1 2 Previous Next 21 Replies Latest reply on Mar 8, 2019 5:26 PM by dbb-Oracle

    Combine two pgql queries

    mohanr.k

      I have a requirement to count the destination vertex by limiting the source vertices to certain number. I wrote below two queries for this but I am not able to figure out how to combine both queries to get desired result.

       

      1) Query to Limit the source vertices  select * MATCH (s) where s.label='Test' LIMIT 5000

      2) Query to count destination vertices after applying some filter

      select count(d) AS destVCount

      MATCH (s)-[r]->(d)

      where s.label='Test' and r.date_num>=17656547654

       

      Lets say if I have total 10000 source vertices of certain type and if user wants to find total number of destination vertices for only 5000 source vertices type. Any help on how to achieve this?
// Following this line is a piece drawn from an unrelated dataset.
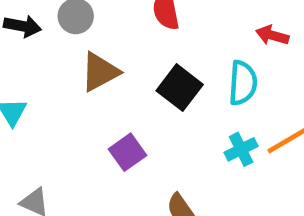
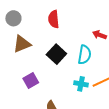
cyan cross: (241, 149) -> (81, 84), turned 32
        • 1. Re: Combine two pgql queries
          oskarvanrest-Oracle

          Hi mohanr.k,

           

          Since you want to do aggregation after LIMIT, it would require subquery support in the FROM clause like in SQL, but PGX doesn't support this a.t.m.

           

          However, there may be another way to get what you want. Is it possible to express the LIMIT as a filter?

          For example, if the vertex IDs are numbered from 0 to n, can you do something like id(s) < 1000 and then use a scalar subquery to sum up the counts:

           

          select SUM( ( SELECT count(d) match (s) -[r]->(d) WHERE s.label='Test' and r.date_num>=17656547654) ) AS destVCount

          MATCH (s)

          where id(s) < 1000

           

          So, this is using a scalar subquery in the SELECT clause. Such scalar subqueries are supported from PGX 3.1 (in OSG 18.1 (via patch) & OSG 19.1) onward.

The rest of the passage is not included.